TASK STATEMENT → Where a line holds the word "быть", count it, then give only the total for the entries below.

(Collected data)
BEGIN
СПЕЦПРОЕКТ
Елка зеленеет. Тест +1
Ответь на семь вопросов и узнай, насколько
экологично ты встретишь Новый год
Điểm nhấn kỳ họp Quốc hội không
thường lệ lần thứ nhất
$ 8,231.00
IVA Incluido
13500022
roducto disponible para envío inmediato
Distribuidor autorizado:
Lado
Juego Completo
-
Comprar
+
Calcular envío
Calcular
END
BEGIN
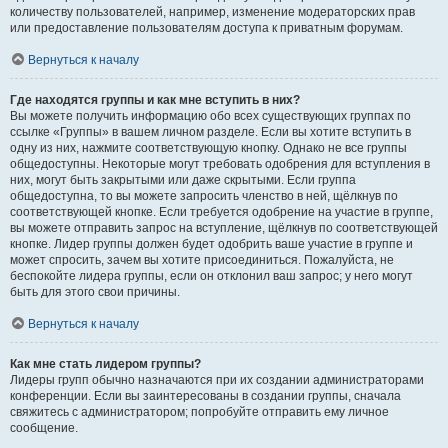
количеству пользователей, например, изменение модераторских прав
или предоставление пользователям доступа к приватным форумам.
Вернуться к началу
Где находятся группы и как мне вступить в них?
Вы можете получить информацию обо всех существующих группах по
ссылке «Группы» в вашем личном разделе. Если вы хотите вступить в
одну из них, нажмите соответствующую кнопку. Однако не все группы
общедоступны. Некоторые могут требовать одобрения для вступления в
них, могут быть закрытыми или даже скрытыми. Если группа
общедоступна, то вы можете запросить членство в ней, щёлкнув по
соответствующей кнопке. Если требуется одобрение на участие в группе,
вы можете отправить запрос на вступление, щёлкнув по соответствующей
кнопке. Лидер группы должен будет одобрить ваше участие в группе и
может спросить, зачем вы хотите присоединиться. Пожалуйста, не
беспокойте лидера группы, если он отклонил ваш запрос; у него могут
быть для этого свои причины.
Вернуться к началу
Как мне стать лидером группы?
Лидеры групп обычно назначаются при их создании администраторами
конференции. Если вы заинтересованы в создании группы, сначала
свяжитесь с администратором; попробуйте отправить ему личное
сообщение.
END
SOLUTION TO THIS EXERCISE → 2